Every line in the records below that holds the word "typu" is to be copied.

··· MATERIAL SUPPLIED ···

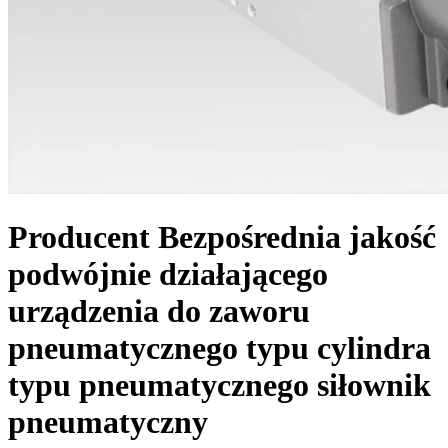
Producent Bezpośrednia jakość
podwójnie działającego
urządzenia do zaworu
pneumatycznego typu cylindra
typu pneumatycznego siłownik
pneumatyczny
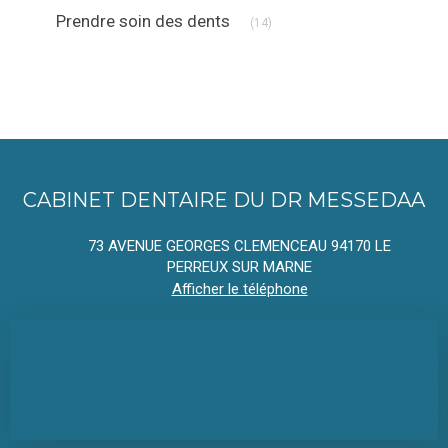
Articles Count
Prendre soin des dents
(14)
CABINET DENTAIRE DU DR MESSEDAA
73 AVENUE GEORGES CLEMENCEAU
94170
LE
PERREUX SUR MARNE
Afficher le téléphone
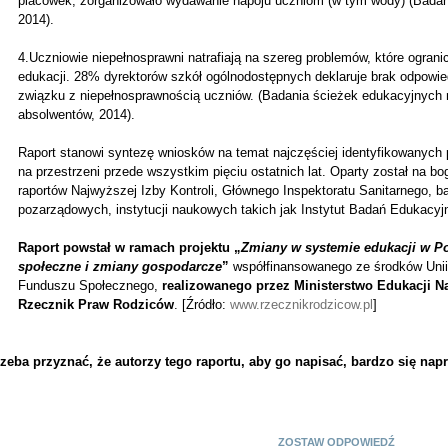
placówek, zorganizowało wydawanie napoju uczniom (w tym wody) (Badan
2014).
4.Uczniowie niepełnosprawni natrafiają na szereg problemów, które ogran
edukacji. 28% dyrektorów szkół ogólnodostępnych deklaruje brak odpowie
związku z niepełnosprawnością uczniów. (Badania ścieżek edukacyjnych n
absolwentów, 2014).
Raport stanowi syntezę wniosków na temat najczęściej identyfikowanych
na przestrzeni przede wszystkim pięciu ostatnich lat. Oparty został na bo
raportów Najwyższej Izby Kontroli, Głównego Inspektoratu Sanitarnego, 
pozarządowych, instytucji naukowych takich jak Instytut Badań Edukacyjn
Raport powstał w ramach projektu „
Zmiany w systemie edukacji w P
społeczne i zmiany gospodarcze
”
współfinansowanego ze środków Unii
Funduszu Społecznego,
realizowanego przez Ministerstwo Edukacji N
Rzecznik Praw Rodziców
. [Źródło:
www.rzecznikrodzicow.pl
]
rzeba przyznać, że autorzy tego raportu, aby go napisać, bardzo się nap
ZOSTAW ODPOWIEDŹ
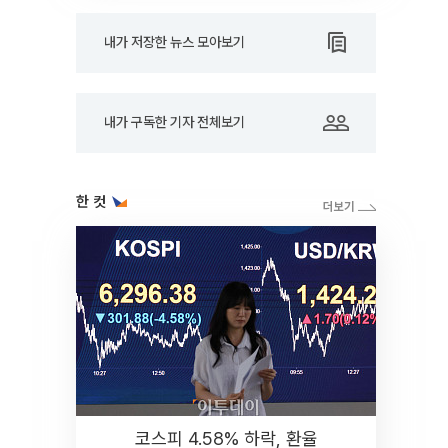
내가 저장한 뉴스 모아보기
내가 구독한 기자 전체보기
한 컷
코스피 4.58% 하락, 환율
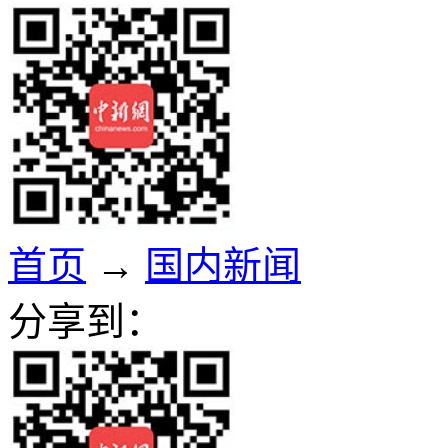
首页
→
国内新闻
分享到：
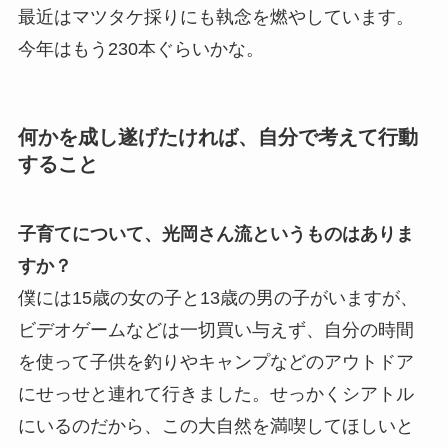
最近はマツタケ採りにも執念を燃やしています。
今年はもう230本ぐらいかな。
何かを成し遂げたければ、自分で考えて行動
すること
子育てについて、光岡さん流というものはありま
すか？
僕には15歳の女の子と13歳の男の子がいますが、
ビデオゲームなどは一切買い与えず、自分の時間
を使って子供を釣りやキャンプなどのアウトドア
にせっせと連れて行きました。せっかくシアトル
にいるのだから、この大自然を満喫してほしいと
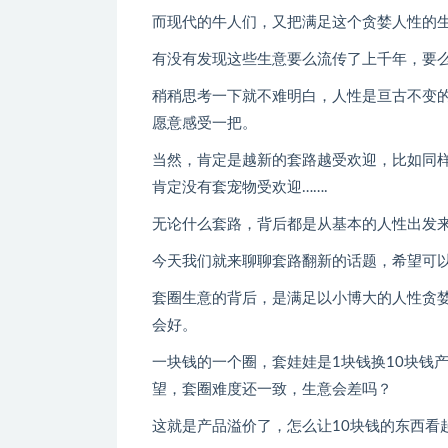
而现代的牛人们，又把满足这个贪婪人性的
有没有发现这些生意要么流传了上千年，要
稍稍思考一下就不难明白，人性是亘古不变
愿意感受一把。
当然，肯定是越新的套路越受欢迎，比如同
肯定没有套宠物受欢迎…….
无论什么套路，背后都是从基本的人性出发
今天我们就来聊聊套路翻新的话题，希望可
套圈生意的背后，是满足以小博大的人性贪
会好。
一块钱的一个圈，套娃娃是1块钱换10块钱产
望，套圈难度还一致，生意会差吗？
这就是产品溢价了，怎么让10块钱的东西看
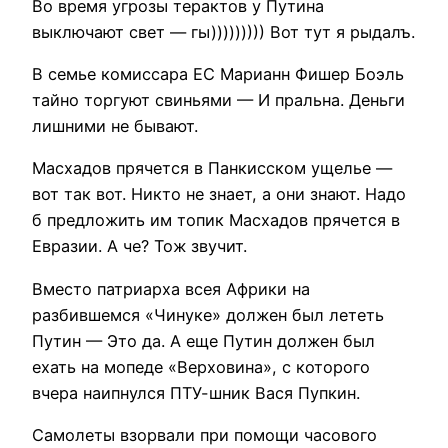
Во время угрозы терактов у Путина
выключают свет — гы))))))))) Вот тут я рыдалъ.
В семье комиссара ЕС Марианн Фишер Боэль
тайно торгуют свиньями — И пральна. Деньги
лишними не бывают.
Масхадов прячется в Панкисском ущелье —
вот так вот. Никто не знает, а они знают. Надо
б предложить им топик Масхадов прячется в
Евразии. А че? Тож звучит.
Вместо патриарха всея Африки на
разбившемся «Чинуке» должен был лететь
Путин — Это да. А еще Путин должен был
ехать на мопеде «Верховина», с которого
вчера наипнулся ПТУ-шник Вася Пупкин.
Самолеты взорвали при помощи часового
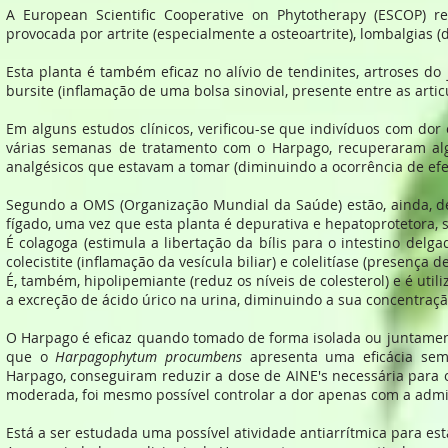
A European Scientific Cooperative on Phytotherapy (ESCOP)
provocada por artrite (especialmente a osteoartrite), lombalgias (d
Esta planta é também eficaz no alívio de tendinites, artroses do
bursite (inflamação de uma bolsa sinovial, presente entre as articu
Em alguns estudos clínicos, verificou-se que indivíduos com dor
várias semanas de tratamento com o Harpago, recuperaram al
analgésicos que estavam a tomar (diminuindo a ocorrência de efei
Segundo a OMS (Organização Mundial da Saúde) estão, ainda, d
fígado, uma vez que esta planta é depurativa e hepatoprotetora, s
É colagoga (estimula a libertação da bílis para o intestino delga
colecistite (inflamação da vesícula biliar) e colelitíase (presença de
É, também, hipolipemiante (reduz os níveis de colesterol) e é uti
a excreção de ácido úrico na urina, diminuindo a sua concentraçã
O Harpago é eficaz quando tomado de forma isolada ou juntamente
que o
Harpagophytum procumbens
apresenta uma eficácia sem
Harpago, conseguiram reduzir a dose de AINE's necessária para o 
moderada, foi mesmo possível controlar a dor apenas com a admin
Está a ser estudada uma possível atividade antiarrítmica para esta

···

● **TASK RESULT**
pneumatycznego typu cylindra
typu pneumatycznego siłownik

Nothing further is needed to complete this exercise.